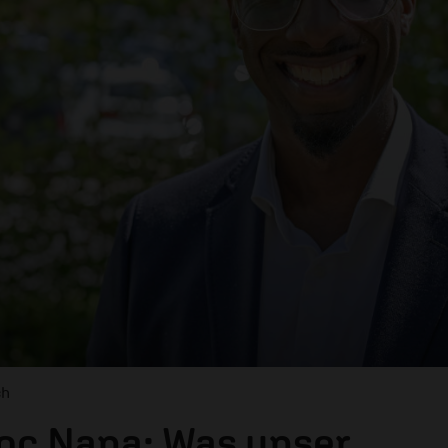
ch
oc Nana: Was unser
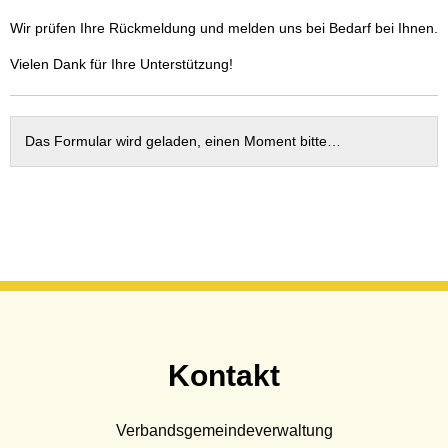
Wasser & Abwasser
Wir prüfen Ihre Rückmeldung und melden uns bei Bedarf bei Ihnen.
Beauftragte
Vielen Dank für Ihre Unterstützung!
Mobilität
Das Formular wird geladen, einen Moment bitte…
Kontakt
Verbandsgemeindeverwaltung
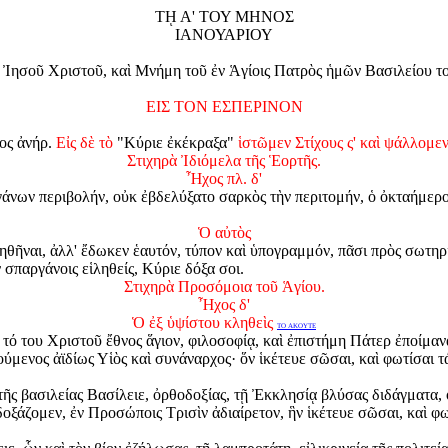
Τῌ Α' ΤΟΥ ΜΗΝΟΣ
ΙΑΝΟΥΑΡΙΟΥ
ησοῦ Χριστοῦ, καὶ Μνήμη τοῦ ἐν Ἁγίοις Πατρὸς ἡμῶν Βασιλείου τ
ΕΙΣ ΤΟΝ ΕΣΠΕΡΙΝΟΝ
ος ἀνήρ.
Εἰς δὲ τὸ
"Κύριε ἐκέκραξα"
ἱστῶμεν Στίχους ς' καὶ ψάλλομεν 
Στιχηρὰ Ἰδιόμελα τῆς Ἑορτῆς.
Ἦχος πλ. δ'
άνων περιβολήν, οὐκ ἐβδελύξατο σαρκὸς τὴν περιτομήν, ὁ ὀκταήμερο
Ὁ αὐτὸς
θῆναι, ἀλλ' ἔδωκεν ἑαυτόν, τύπον καὶ ὑπογραμμόν, πᾶσι πρὸς σωτηρί
 σπαργάνοις εἱληθείς, Κύριε δόξα σοι.
Στιχηρὰ Προσόμοια τοῦ Ἁγίου.
Ἦχος δ'
Ὁ ἐξ ὑψίστου κληθεὶς
ΤΟ ΑΚΟΥΤΕ
τό του Χριστοῦ ἔθνος ἅγιον, φιλοσοφίᾳ, καὶ ἐπιστήμη Πάτερ ἐποίμανα
ύμενος ἀϊδίως Υἱὸς καὶ συνάναρχος· ὅν ἱκέτευε σῶσαι, καὶ φωτίσαι 
ῆς βασιλείας Βασίλειε, ὀρθοδοξίας, τῇ Ἐκκλησίᾳ βλύσας διδάγματα, ο
οξάζομεν, ἐν Προσώποις Τρισὶν ἀδιαίρετον, ἣν ἱκέτευε σῶσαι, καὶ φ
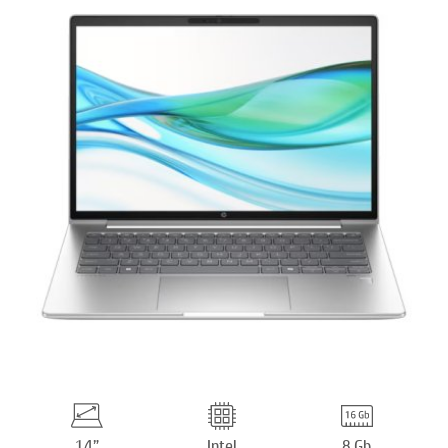
14”
Intel
8 Gb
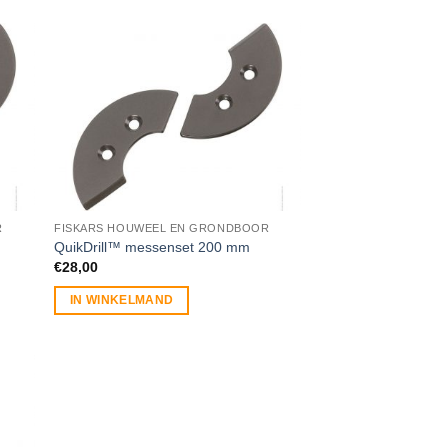
R
FISKARS HOUWEEL EN GRONDBOOR
QuikDrill™ messenset 200 mm
€
28,00
IN WINKELMAND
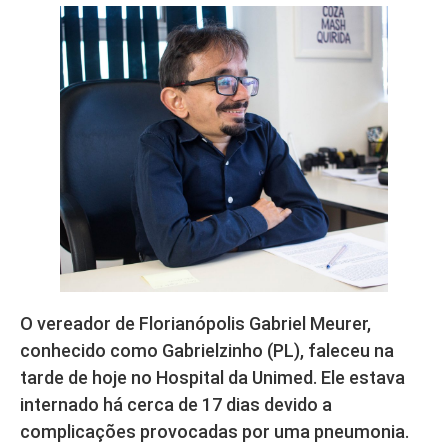
O vereador de Florianópolis Gabriel Meurer,
conhecido como Gabrielzinho (PL), faleceu na
tarde de hoje no Hospital da Unimed. Ele estava
internado há cerca de 17 dias devido a
complicações provocadas por uma pneumonia.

ACTIVITY - Out of the records above, return only the lines from the one with "ΕΙΣ ΤΟΝ ΕΣΠΕΡΙΝΟΝ" through the one with "tarde de hoje", exactly, and none of the pictures.

SOLUTION TO THIS PROBLEM -
ΕΙΣ ΤΟΝ ΕΣΠΕΡΙΝΟΝ
ος ἀνήρ.
Εἰς δὲ τὸ
"Κύριε ἐκέκραξα"
ἱστῶμεν Στίχους ς' καὶ ψάλλομεν 
Στιχηρὰ Ἰδιόμελα τῆς Ἑορτῆς.
Ἦχος πλ. δ'
άνων περιβολήν, οὐκ ἐβδελύξατο σαρκὸς τὴν περιτομήν, ὁ ὀκταήμερο
Ὁ αὐτὸς
θῆναι, ἀλλ' ἔδωκεν ἑαυτόν, τύπον καὶ ὑπογραμμόν, πᾶσι πρὸς σωτηρί
 σπαργάνοις εἱληθείς, Κύριε δόξα σοι.
Στιχηρὰ Προσόμοια τοῦ Ἁγίου.
Ἦχος δ'
Ὁ ἐξ ὑψίστου κληθεὶς
ΤΟ ΑΚΟΥΤΕ
τό του Χριστοῦ ἔθνος ἅγιον, φιλοσοφίᾳ, καὶ ἐπιστήμη Πάτερ ἐποίμανα
ύμενος ἀϊδίως Υἱὸς καὶ συνάναρχος· ὅν ἱκέτευε σῶσαι, καὶ φωτίσαι 
ῆς βασιλείας Βασίλειε, ὀρθοδοξίας, τῇ Ἐκκλησίᾳ βλύσας διδάγματα, ο
οξάζομεν, ἐν Προσώποις Τρισὶν ἀδιαίρετον, ἣν ἱκέτευε σῶσαι, καὶ φ
14”
Intel
8 Gb
R
FISKARS HOUWEEL EN GRONDBOOR
QuikDrill™ messenset 200 mm
€
28,00
IN WINKELMAND
O vereador de Florianópolis Gabriel Meurer,
conhecido como Gabrielzinho (PL), faleceu na
tarde de hoje no Hospital da Unimed. Ele estava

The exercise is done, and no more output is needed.